In response to underlying geology and hydrology, native plant communities emerge. Our native plants provide beauty, biodiversity, storm-water control, cleaner and cooler air, and habitat and food for local wildlife.
The majority of natural lands in Arlington occur as mature hardwood forests. Trees in these forests – and throughout the rest of the county – are perhaps our most valued natural resource. Arlington County is striving to increase our tree canopy on private property and to maintain it in our parks. Native wildflowers, grasses, shrubs and ferns are also important components of our plant communities.

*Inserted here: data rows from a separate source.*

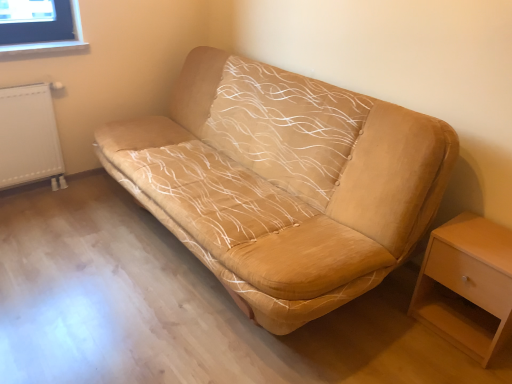 You are a GUI agent. You are given a task and a screenshot of the screen. Output one action in this format:
    pyautogui.click(x=<x>, y=<y>)
    Task: Click on the free space underneath white textured radiator at left (from a real-world perspective)
    The width and height of the screenshot is (512, 384).
    Given the screenshot: What is the action you would take?
    pyautogui.click(x=40, y=190)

Historically, an impressive 28% of the species in Virginia (40,767 sq miles) were found within the boundaries of Arlington County (26 sq miles). While an estimated 200 extirpated species are no longer present, over 600 native plant species are still found here today. Of those 600 species, a third are present at a single location or in a few small colonies, including fourteen state rare species. Many of these rarer plants are found in Natural Resource Conservation Areas, and all are mapped and protected by buffer zones.
Arlington’s Nature Centers, the Master Gardeners, Plant NoVa Natives, and the Virginia Native Plant Society are great resources for learning more.
Over 6000 plants are grown each year from locally collected seed.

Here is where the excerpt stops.